Gordon Jacob (born 5 July 1895 in London; died 8 June 1984 in Saffron Walden) was an English composer and pedagogue. The youngest of ten siblings, he enlisted in the Field Artillery to serve in World War I when he was 19, and was taken POW in 1917, one of only 60 men in his battalion of 800 to survive.

After being released he spent a year studying journalism, but left to study composition, theory, and conducting at the Royal College of Music, where he then taught from 1924 until his 1966 retirement, counting Malcolm Arnold, Ruth Gipps, Cyril Smith and Imogen Holst among his students. Sadly, because of his cleft palate and a childhood hand injury, his instrumental abilities were limited; he studied piano but never had a performing career.
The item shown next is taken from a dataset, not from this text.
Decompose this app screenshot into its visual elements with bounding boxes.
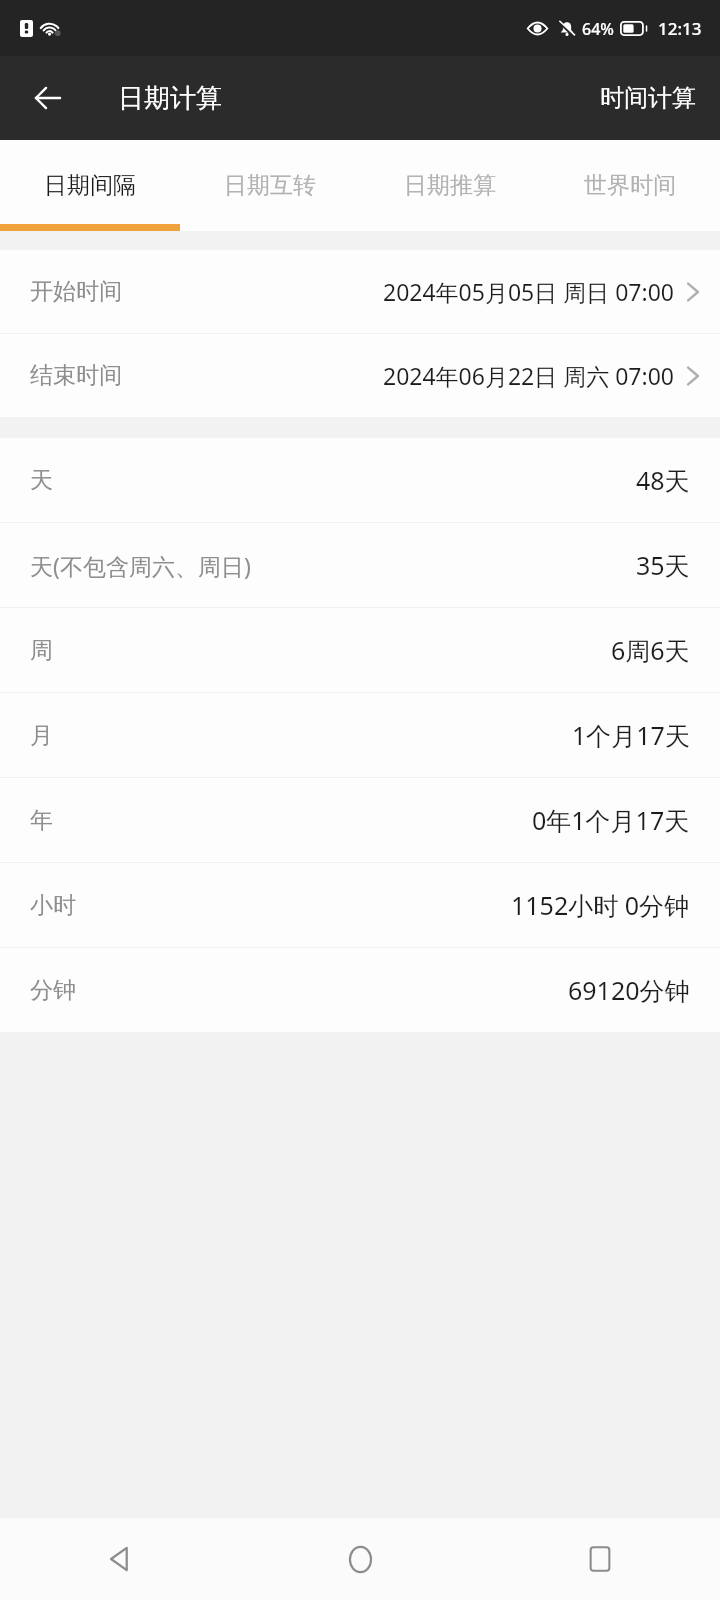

Jacob's first major successful piece was composed during his student years: the William Byrd Suite for orchestra, after a collection of pieces for the virginal. It is better-known in a later arrangement for the symphonic band. While a student Jacob was asked by Vaughan Williams to arrange the latter's English Folk Song Suite in full orchestral form. Jacob became a Fellow of the Royal College in 1946, and throughout his career would often write pieces for particular students and faculties.

After his retirement from the Royal College in 1966, he continued to support himself by composing, often on commission. He describes many of the works as "unpretentious little pieces", though some of his most works were published during this time, including his 1984 Concerto for Timpani and Wind Band.